**WHAT THE TASK ASKS**:
An exact copy of the line containing "05 61 79 96 92" and of every line after it, through the last line of the material, is what should be returned.

**PROVIDED MATERIAL**:
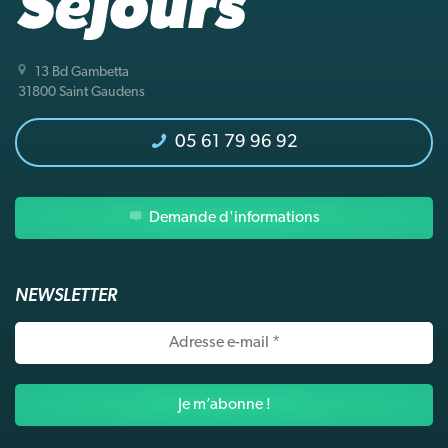
13 Bd Gambetta
31800 Saint Gaudens
05 61 79 96 92
Demande d'informations
NEWSLETTER
Adresse
e-
mail
*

**SOLUTION TO THIS EXERCISE**:
05 61 79 96 92
Demande d'informations
NEWSLETTER
Adresse
e-
mail
*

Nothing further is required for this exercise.